» Working data:
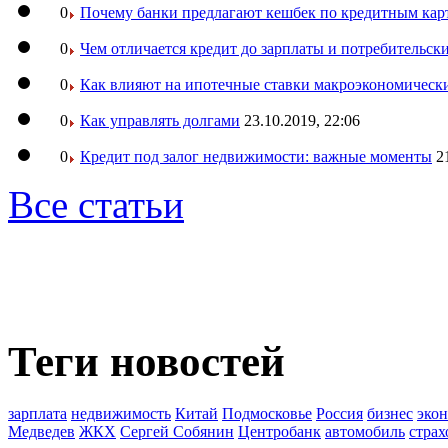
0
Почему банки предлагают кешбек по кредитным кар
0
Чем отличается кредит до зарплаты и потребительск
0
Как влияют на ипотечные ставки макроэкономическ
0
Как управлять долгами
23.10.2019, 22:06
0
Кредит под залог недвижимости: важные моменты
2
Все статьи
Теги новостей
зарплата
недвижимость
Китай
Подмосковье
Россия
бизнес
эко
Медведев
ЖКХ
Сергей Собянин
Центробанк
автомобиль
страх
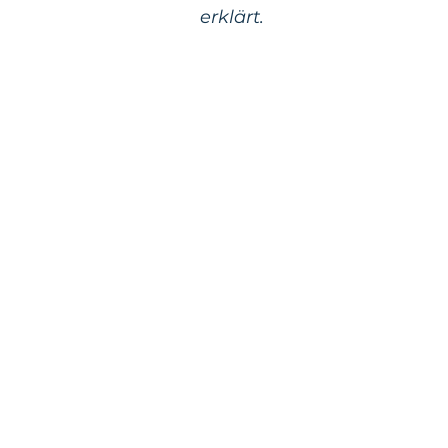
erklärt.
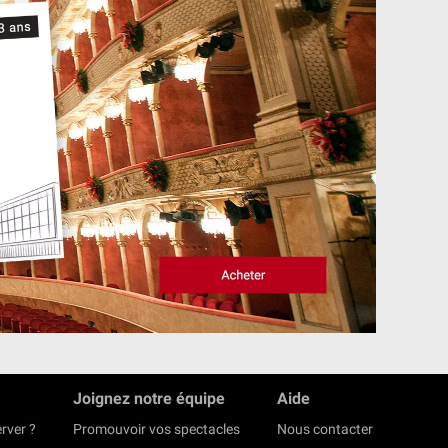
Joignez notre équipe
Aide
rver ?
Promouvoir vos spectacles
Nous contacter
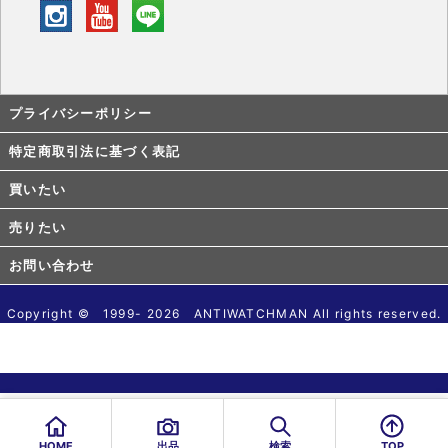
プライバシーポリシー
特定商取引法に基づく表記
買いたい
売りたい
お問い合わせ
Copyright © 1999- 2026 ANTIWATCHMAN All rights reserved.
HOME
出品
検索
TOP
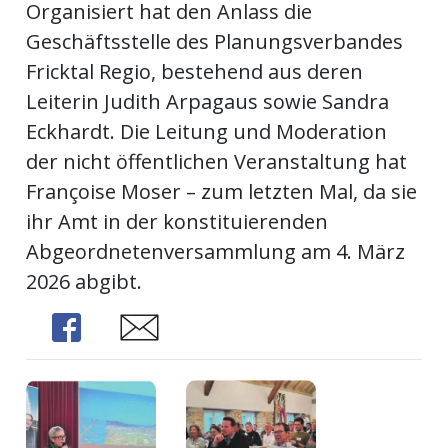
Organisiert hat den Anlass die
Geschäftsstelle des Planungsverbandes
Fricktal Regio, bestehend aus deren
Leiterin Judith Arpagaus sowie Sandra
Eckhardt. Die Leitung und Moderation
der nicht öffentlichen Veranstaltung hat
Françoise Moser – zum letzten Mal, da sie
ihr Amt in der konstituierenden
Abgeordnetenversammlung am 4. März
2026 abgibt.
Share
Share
==
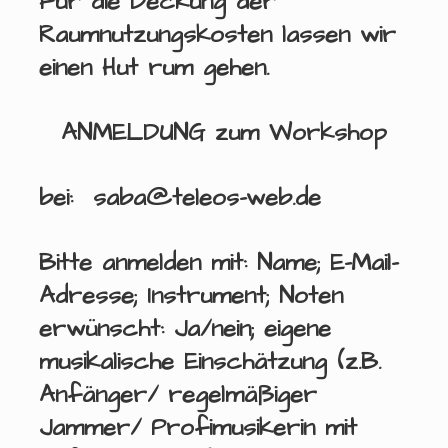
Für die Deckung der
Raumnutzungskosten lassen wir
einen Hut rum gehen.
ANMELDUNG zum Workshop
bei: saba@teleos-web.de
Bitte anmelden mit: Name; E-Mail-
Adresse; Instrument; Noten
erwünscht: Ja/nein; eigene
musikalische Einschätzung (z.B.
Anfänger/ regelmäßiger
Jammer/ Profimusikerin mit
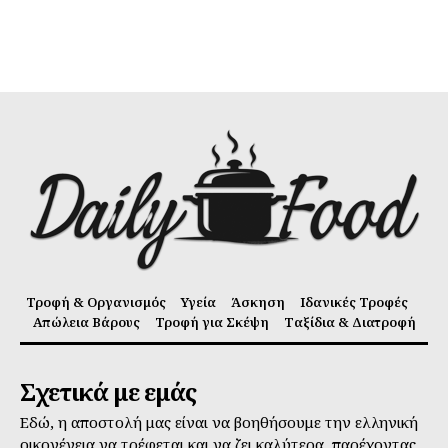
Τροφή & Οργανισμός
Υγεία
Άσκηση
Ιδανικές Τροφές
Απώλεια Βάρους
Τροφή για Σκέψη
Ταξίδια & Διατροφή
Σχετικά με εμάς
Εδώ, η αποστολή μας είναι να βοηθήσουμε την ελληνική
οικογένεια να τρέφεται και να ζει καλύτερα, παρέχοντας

» Requirement:
Give again exactly, and only, the lines above starting at the one with "Εδώ, η αποστολή" and ending at the one with "οικογένεια να τρέφεται".

» Task solution:
Εδώ, η αποστολή μας είναι να βοηθήσουμε την ελληνική
οικογένεια να τρέφεται και να ζει καλύτερα, παρέχοντας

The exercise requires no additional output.